Source data -
- - - - -
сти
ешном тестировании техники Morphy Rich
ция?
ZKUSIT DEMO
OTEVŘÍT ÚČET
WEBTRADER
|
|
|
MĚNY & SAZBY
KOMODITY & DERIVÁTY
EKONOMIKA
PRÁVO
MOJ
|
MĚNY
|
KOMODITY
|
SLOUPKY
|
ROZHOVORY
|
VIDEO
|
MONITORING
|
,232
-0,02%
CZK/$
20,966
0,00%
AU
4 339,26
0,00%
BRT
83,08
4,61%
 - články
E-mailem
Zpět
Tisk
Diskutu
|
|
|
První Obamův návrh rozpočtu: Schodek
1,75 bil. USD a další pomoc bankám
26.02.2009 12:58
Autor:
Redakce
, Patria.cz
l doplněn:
- - - - -
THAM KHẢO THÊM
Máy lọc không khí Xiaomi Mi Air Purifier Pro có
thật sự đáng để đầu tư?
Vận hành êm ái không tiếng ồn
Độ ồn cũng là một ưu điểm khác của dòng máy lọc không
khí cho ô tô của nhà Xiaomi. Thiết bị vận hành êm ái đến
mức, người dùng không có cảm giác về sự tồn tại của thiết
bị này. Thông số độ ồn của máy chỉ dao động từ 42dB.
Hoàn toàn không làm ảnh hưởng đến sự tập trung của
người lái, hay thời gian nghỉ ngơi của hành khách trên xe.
- - - - -
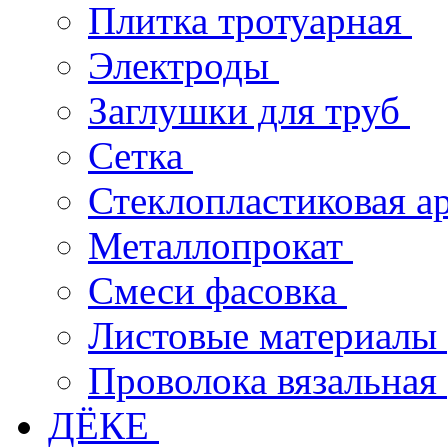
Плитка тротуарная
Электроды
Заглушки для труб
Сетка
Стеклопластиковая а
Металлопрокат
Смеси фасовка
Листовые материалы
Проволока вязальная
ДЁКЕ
- - - - -
PROBLEM REQUIREMENTS -
Return all lines of the data in which the string "người" appears.

EXERCISE OUTPUT -
mức, người dùng không có cảm giác về sự tồn tại của thiết
người lái, hay thời gian nghỉ ngơi của hành khách trên xe.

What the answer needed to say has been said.